[[ SOURCE INFORMATION open ]]

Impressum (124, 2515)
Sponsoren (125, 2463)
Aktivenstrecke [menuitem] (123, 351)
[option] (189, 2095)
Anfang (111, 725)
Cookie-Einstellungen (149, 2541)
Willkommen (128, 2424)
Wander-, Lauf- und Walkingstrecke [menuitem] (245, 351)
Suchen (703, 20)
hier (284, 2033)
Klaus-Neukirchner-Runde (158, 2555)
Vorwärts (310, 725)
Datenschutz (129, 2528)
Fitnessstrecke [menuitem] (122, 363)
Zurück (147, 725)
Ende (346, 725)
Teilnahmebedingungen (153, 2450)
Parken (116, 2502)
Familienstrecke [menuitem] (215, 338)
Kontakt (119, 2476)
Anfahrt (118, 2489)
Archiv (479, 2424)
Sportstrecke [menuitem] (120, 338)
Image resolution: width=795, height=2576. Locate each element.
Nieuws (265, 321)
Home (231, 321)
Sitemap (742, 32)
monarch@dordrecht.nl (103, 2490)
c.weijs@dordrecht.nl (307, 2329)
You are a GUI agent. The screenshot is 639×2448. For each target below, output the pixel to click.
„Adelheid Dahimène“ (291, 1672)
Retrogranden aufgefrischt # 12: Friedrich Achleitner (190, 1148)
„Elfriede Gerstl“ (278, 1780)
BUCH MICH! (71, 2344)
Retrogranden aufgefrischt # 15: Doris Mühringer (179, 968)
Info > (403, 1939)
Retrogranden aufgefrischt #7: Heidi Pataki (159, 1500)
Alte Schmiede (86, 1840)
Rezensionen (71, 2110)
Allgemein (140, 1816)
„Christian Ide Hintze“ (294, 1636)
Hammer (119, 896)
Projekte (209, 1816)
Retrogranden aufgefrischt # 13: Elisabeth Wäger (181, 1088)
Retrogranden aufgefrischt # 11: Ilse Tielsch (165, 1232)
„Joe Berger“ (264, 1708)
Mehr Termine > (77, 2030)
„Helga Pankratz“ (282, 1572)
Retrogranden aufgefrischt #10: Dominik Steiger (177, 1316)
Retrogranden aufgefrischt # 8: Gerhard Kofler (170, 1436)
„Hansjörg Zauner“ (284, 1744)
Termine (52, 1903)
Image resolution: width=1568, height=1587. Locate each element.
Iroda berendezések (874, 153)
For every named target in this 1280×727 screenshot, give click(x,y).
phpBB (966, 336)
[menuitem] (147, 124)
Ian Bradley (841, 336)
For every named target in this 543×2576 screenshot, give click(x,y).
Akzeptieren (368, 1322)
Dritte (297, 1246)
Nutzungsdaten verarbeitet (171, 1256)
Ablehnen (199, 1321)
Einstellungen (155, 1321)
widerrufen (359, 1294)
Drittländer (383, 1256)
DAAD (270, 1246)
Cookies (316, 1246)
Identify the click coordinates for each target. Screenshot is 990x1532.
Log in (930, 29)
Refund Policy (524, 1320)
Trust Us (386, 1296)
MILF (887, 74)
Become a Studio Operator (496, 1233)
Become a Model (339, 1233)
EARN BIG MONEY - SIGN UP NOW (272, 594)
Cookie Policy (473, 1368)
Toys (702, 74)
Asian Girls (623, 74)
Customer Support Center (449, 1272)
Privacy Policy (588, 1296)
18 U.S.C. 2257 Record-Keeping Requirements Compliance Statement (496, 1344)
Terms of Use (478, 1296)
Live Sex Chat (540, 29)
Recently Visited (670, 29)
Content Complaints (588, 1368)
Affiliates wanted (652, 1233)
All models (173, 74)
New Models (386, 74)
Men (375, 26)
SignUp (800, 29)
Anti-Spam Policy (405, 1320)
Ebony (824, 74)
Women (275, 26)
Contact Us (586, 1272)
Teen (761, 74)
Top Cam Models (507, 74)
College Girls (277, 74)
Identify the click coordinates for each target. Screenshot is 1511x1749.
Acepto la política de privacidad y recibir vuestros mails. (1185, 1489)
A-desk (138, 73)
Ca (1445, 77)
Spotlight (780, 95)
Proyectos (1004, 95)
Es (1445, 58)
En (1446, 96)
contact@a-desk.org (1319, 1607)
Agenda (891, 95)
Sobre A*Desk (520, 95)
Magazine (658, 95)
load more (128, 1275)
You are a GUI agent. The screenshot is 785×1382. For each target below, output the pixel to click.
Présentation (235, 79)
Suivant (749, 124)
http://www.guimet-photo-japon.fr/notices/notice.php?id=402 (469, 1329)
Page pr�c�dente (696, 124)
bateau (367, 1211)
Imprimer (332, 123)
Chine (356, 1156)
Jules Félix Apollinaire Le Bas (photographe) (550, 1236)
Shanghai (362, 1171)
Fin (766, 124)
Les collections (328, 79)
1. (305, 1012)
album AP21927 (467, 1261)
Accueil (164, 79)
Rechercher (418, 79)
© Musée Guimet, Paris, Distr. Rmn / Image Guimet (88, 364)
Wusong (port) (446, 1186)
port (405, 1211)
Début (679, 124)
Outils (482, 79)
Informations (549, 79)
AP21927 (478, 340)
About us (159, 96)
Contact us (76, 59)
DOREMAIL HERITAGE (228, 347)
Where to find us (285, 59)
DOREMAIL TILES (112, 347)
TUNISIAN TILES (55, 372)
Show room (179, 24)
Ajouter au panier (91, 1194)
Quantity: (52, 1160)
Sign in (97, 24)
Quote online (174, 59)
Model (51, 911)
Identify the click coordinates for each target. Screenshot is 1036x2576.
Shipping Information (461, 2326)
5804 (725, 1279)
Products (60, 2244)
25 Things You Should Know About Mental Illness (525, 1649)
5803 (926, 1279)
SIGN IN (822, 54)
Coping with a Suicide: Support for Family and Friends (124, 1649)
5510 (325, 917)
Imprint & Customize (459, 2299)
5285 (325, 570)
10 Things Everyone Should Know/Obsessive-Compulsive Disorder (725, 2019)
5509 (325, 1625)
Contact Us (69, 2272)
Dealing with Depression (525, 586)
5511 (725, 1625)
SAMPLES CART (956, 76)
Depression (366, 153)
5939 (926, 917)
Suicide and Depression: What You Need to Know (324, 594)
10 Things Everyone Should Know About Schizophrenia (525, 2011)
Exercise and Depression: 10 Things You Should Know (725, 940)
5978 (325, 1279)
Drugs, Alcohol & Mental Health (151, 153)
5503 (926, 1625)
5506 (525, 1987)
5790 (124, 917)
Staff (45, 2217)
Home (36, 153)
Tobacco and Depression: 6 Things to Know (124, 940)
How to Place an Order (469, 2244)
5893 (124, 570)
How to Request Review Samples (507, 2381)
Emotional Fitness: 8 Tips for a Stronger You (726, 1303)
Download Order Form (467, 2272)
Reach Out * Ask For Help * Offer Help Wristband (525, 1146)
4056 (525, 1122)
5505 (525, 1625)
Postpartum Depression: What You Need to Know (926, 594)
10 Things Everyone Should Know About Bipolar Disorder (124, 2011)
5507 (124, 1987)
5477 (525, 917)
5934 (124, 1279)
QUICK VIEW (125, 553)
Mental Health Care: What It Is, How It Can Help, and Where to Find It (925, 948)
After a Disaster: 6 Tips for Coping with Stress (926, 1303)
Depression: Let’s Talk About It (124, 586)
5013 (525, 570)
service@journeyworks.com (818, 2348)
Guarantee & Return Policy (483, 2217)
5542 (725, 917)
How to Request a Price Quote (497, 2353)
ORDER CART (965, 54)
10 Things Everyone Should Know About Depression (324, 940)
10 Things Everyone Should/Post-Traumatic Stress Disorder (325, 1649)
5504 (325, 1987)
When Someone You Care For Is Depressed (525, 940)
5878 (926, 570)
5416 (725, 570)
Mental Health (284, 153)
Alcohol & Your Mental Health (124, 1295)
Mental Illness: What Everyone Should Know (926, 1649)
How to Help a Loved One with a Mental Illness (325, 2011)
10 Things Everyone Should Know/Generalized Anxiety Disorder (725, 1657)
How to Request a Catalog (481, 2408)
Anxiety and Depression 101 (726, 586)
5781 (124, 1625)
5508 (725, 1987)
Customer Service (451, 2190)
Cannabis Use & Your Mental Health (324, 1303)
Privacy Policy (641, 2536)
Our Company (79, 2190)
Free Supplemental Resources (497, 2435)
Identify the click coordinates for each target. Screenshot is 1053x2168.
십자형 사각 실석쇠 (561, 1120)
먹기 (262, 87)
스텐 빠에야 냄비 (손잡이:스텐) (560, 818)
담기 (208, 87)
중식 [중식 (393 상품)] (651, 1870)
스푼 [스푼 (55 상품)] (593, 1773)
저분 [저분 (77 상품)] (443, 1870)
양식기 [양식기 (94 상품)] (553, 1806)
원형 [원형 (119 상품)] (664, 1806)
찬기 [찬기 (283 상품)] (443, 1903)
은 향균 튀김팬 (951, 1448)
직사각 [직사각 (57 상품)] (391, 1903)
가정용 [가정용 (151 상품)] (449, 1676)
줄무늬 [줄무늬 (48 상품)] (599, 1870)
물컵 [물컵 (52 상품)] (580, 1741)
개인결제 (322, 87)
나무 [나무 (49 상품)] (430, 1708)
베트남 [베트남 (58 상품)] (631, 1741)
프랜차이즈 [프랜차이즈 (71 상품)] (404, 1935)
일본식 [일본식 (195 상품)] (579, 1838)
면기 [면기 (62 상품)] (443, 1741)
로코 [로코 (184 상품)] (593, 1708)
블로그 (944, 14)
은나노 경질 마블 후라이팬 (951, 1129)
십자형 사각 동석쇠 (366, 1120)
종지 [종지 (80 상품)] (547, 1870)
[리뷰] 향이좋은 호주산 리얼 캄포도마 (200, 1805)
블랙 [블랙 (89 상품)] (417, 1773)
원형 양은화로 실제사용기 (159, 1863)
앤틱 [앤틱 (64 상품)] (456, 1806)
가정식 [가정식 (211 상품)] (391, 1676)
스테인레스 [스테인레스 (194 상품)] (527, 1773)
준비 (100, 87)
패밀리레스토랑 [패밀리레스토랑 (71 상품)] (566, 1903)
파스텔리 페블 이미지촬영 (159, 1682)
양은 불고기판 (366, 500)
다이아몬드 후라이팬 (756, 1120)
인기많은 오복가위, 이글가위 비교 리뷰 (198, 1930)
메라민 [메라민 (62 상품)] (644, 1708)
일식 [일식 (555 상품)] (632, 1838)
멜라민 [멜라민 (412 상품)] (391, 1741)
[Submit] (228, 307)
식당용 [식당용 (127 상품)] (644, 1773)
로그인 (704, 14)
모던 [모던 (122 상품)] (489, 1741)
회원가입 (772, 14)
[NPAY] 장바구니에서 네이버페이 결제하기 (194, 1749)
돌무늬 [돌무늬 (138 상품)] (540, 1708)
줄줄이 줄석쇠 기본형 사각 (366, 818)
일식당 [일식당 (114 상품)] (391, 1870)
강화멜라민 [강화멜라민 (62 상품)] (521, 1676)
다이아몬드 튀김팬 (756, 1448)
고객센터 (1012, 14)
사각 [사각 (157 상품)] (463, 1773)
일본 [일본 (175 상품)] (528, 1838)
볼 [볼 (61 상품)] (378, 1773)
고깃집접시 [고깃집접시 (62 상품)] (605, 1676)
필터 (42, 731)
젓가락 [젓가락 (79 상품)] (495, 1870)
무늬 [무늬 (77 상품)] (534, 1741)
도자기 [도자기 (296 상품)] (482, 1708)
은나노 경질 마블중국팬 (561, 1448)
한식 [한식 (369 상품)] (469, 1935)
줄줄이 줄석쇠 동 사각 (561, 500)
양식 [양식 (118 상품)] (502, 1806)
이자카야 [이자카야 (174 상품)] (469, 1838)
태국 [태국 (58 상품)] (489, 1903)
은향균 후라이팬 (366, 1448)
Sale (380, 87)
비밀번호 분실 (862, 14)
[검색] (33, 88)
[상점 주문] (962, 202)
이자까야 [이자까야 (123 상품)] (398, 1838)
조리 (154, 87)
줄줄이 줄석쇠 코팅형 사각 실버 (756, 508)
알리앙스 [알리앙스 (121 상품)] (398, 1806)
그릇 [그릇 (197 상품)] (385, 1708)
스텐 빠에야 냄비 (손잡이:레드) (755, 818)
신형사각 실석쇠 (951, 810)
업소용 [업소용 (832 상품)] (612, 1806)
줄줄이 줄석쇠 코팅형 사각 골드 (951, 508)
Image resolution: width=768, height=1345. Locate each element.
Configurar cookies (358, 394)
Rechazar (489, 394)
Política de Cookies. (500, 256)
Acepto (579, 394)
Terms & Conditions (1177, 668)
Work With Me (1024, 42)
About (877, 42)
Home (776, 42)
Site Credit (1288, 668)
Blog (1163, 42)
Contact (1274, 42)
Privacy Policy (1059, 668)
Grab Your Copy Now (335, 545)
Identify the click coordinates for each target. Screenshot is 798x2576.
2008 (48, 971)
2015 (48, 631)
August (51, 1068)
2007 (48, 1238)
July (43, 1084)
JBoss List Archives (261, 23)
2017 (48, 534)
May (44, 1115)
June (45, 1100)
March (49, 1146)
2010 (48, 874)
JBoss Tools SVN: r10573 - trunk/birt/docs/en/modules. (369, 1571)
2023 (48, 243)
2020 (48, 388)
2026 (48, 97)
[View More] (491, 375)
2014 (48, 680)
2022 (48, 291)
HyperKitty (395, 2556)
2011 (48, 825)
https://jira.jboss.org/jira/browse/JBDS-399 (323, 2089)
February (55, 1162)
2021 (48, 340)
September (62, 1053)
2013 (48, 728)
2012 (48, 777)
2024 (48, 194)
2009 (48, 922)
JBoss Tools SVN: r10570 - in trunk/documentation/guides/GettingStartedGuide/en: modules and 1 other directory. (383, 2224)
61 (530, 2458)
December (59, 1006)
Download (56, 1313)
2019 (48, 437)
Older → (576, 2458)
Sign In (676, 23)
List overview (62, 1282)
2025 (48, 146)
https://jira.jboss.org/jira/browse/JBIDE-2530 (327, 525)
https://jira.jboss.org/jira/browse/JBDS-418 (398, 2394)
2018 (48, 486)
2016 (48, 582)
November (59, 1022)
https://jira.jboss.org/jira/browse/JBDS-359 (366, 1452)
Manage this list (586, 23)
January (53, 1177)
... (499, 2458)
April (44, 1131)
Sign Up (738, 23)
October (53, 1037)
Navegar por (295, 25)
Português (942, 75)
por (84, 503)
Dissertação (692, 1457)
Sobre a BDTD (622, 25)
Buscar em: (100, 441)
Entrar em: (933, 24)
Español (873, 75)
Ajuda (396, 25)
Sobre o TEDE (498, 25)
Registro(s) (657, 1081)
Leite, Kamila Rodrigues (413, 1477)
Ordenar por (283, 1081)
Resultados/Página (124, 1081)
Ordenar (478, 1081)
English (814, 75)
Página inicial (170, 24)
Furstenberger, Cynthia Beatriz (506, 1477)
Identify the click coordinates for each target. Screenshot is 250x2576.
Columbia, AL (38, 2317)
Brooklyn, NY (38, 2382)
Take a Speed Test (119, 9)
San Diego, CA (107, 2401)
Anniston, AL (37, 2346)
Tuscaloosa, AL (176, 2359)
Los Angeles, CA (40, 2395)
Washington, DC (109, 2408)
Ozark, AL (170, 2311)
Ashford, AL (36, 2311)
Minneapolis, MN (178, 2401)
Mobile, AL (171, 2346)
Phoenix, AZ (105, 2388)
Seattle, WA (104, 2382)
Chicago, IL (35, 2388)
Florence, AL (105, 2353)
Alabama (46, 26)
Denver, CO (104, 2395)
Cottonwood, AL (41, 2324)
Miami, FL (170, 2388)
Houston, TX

[[ SOURCE INFORMATION closed ]]

WHAT THIS TASK INVOLVES: What are the lines, exactly as written above, from the line with "How to Request a Price Quote (497, 2353)" to the line with "Mental Illness: What", both included? Output only those.

SOLUTION:
How to Request a Price Quote (497, 2353)
ORDER CART (965, 54)
10 Things Everyone Should Know About Depression (324, 940)
10 Things Everyone Should/Post-Traumatic Stress Disorder (325, 1649)
5504 (325, 1987)
When Someone You Care For Is Depressed (525, 940)
5878 (926, 570)
5416 (725, 570)
Mental Health (284, 153)
Alcohol & Your Mental Health (124, 1295)
Mental Illness: What Everyone Should Know (926, 1649)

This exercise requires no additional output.